Saved entries
• • • • • • •

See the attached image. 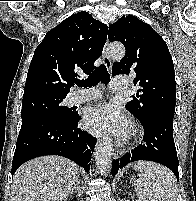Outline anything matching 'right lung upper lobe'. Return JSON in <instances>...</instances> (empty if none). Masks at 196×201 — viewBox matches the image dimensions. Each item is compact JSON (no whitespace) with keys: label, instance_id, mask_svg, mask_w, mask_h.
Here are the masks:
<instances>
[{"label":"right lung upper lobe","instance_id":"right-lung-upper-lobe-1","mask_svg":"<svg viewBox=\"0 0 196 201\" xmlns=\"http://www.w3.org/2000/svg\"><path fill=\"white\" fill-rule=\"evenodd\" d=\"M108 27L83 11L51 29L36 48L23 98L45 94L66 96L78 71L90 74L101 56Z\"/></svg>","mask_w":196,"mask_h":201}]
</instances>
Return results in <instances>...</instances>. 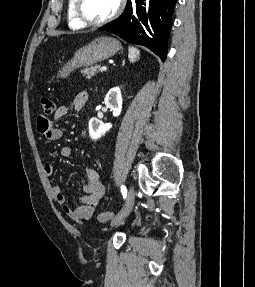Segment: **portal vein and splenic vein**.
Returning <instances> with one entry per match:
<instances>
[{
    "instance_id": "18ae733b",
    "label": "portal vein and splenic vein",
    "mask_w": 255,
    "mask_h": 287,
    "mask_svg": "<svg viewBox=\"0 0 255 287\" xmlns=\"http://www.w3.org/2000/svg\"><path fill=\"white\" fill-rule=\"evenodd\" d=\"M101 72H106L107 68L106 66H102V68H100Z\"/></svg>"
}]
</instances>
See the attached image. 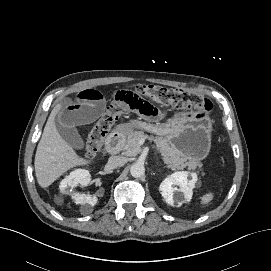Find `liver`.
<instances>
[{"mask_svg": "<svg viewBox=\"0 0 271 271\" xmlns=\"http://www.w3.org/2000/svg\"><path fill=\"white\" fill-rule=\"evenodd\" d=\"M61 109L62 104L59 103L51 111L37 146L34 166L38 184L42 188L50 186L69 169L90 163L80 157L60 135L55 119Z\"/></svg>", "mask_w": 271, "mask_h": 271, "instance_id": "6515ba94", "label": "liver"}]
</instances>
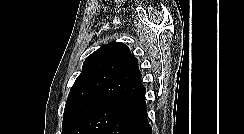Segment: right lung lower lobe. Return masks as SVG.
Listing matches in <instances>:
<instances>
[{"label":"right lung lower lobe","mask_w":244,"mask_h":134,"mask_svg":"<svg viewBox=\"0 0 244 134\" xmlns=\"http://www.w3.org/2000/svg\"><path fill=\"white\" fill-rule=\"evenodd\" d=\"M103 134H152L145 95L134 100Z\"/></svg>","instance_id":"98d812e1"}]
</instances>
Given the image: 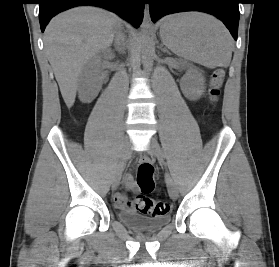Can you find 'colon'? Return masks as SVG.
I'll return each mask as SVG.
<instances>
[{
	"mask_svg": "<svg viewBox=\"0 0 279 267\" xmlns=\"http://www.w3.org/2000/svg\"><path fill=\"white\" fill-rule=\"evenodd\" d=\"M225 71L223 67H217L211 74L208 89V98L211 103H215L220 95V89L224 80ZM136 183L142 194L137 196L134 207L145 215L160 216L168 213L170 205L163 201H154L147 195L155 188L154 167L148 162H142L137 170Z\"/></svg>",
	"mask_w": 279,
	"mask_h": 267,
	"instance_id": "obj_1",
	"label": "colon"
}]
</instances>
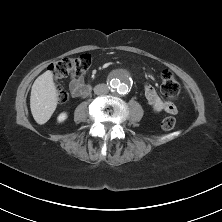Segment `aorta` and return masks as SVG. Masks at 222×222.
Returning <instances> with one entry per match:
<instances>
[{"mask_svg":"<svg viewBox=\"0 0 222 222\" xmlns=\"http://www.w3.org/2000/svg\"><path fill=\"white\" fill-rule=\"evenodd\" d=\"M131 81L132 80L128 72L121 70L114 74V76L110 79L109 84L115 93L124 95L130 90Z\"/></svg>","mask_w":222,"mask_h":222,"instance_id":"obj_1","label":"aorta"}]
</instances>
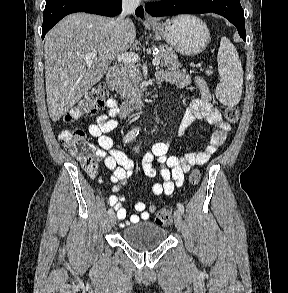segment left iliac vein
I'll return each instance as SVG.
<instances>
[{"instance_id": "1", "label": "left iliac vein", "mask_w": 288, "mask_h": 293, "mask_svg": "<svg viewBox=\"0 0 288 293\" xmlns=\"http://www.w3.org/2000/svg\"><path fill=\"white\" fill-rule=\"evenodd\" d=\"M174 223L176 228L180 231L182 229V213L179 210L174 212Z\"/></svg>"}]
</instances>
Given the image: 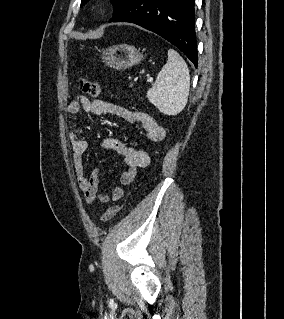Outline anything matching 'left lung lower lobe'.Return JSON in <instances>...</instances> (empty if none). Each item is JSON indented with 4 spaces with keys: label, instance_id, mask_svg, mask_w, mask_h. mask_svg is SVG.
Returning a JSON list of instances; mask_svg holds the SVG:
<instances>
[{
    "label": "left lung lower lobe",
    "instance_id": "left-lung-lower-lobe-1",
    "mask_svg": "<svg viewBox=\"0 0 284 319\" xmlns=\"http://www.w3.org/2000/svg\"><path fill=\"white\" fill-rule=\"evenodd\" d=\"M109 22H130L177 46L197 67L194 0H129Z\"/></svg>",
    "mask_w": 284,
    "mask_h": 319
}]
</instances>
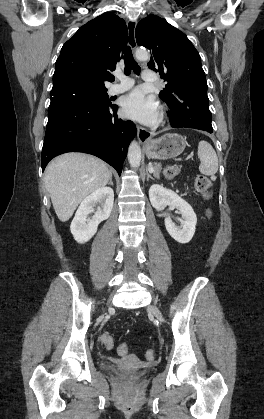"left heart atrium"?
<instances>
[{
    "mask_svg": "<svg viewBox=\"0 0 264 419\" xmlns=\"http://www.w3.org/2000/svg\"><path fill=\"white\" fill-rule=\"evenodd\" d=\"M124 114L145 124H153L158 119V107L155 99L141 89H134L123 100Z\"/></svg>",
    "mask_w": 264,
    "mask_h": 419,
    "instance_id": "39dd6f15",
    "label": "left heart atrium"
}]
</instances>
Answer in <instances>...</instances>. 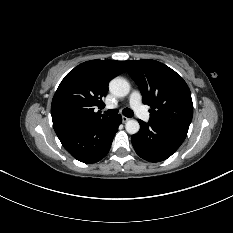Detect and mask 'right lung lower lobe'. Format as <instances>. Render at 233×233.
<instances>
[{"mask_svg":"<svg viewBox=\"0 0 233 233\" xmlns=\"http://www.w3.org/2000/svg\"><path fill=\"white\" fill-rule=\"evenodd\" d=\"M122 122L121 115L91 120L57 134L64 148L77 160L95 163L103 159Z\"/></svg>","mask_w":233,"mask_h":233,"instance_id":"obj_1","label":"right lung lower lobe"}]
</instances>
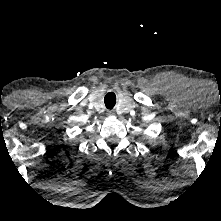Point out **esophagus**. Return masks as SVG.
Here are the masks:
<instances>
[{
    "label": "esophagus",
    "mask_w": 221,
    "mask_h": 221,
    "mask_svg": "<svg viewBox=\"0 0 221 221\" xmlns=\"http://www.w3.org/2000/svg\"><path fill=\"white\" fill-rule=\"evenodd\" d=\"M108 116H114L115 112L113 110H108L106 113Z\"/></svg>",
    "instance_id": "esophagus-1"
}]
</instances>
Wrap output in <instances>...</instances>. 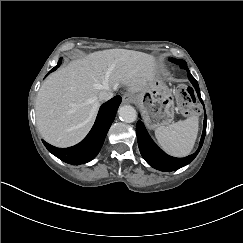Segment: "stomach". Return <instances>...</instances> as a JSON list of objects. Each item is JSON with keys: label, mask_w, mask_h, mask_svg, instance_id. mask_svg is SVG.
<instances>
[{"label": "stomach", "mask_w": 243, "mask_h": 243, "mask_svg": "<svg viewBox=\"0 0 243 243\" xmlns=\"http://www.w3.org/2000/svg\"><path fill=\"white\" fill-rule=\"evenodd\" d=\"M148 128L168 126L174 118V97L159 77H154L144 90L134 94Z\"/></svg>", "instance_id": "obj_1"}]
</instances>
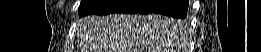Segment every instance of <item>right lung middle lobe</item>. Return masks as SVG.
<instances>
[{
  "label": "right lung middle lobe",
  "instance_id": "dd1d6c3e",
  "mask_svg": "<svg viewBox=\"0 0 261 52\" xmlns=\"http://www.w3.org/2000/svg\"><path fill=\"white\" fill-rule=\"evenodd\" d=\"M105 0H82L81 4L79 6V16H84L88 12L92 11L96 7L100 6L103 4ZM167 20L173 24L177 25H185L186 20L185 19H177V18H172V17H167Z\"/></svg>",
  "mask_w": 261,
  "mask_h": 52
}]
</instances>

• • • • • • •

§ EXERCISE AIM:
Exactly the lines from the one containing "Segment every instance" to the end of the records above, both end lines included, are to be printed, and no pictures with them.

§ OUTPUT BELOW:
Segment every instance of <item>right lung middle lobe</item>. Return masks as SVG.
<instances>
[{
  "label": "right lung middle lobe",
  "instance_id": "dd1d6c3e",
  "mask_svg": "<svg viewBox=\"0 0 261 52\" xmlns=\"http://www.w3.org/2000/svg\"><path fill=\"white\" fill-rule=\"evenodd\" d=\"M105 0H82L81 4L79 6V16H84L88 12L92 11L96 7L100 6L103 4ZM167 20L173 24L177 25H185L186 20L185 19H177V18H172V17H167Z\"/></svg>",
  "mask_w": 261,
  "mask_h": 52
}]
</instances>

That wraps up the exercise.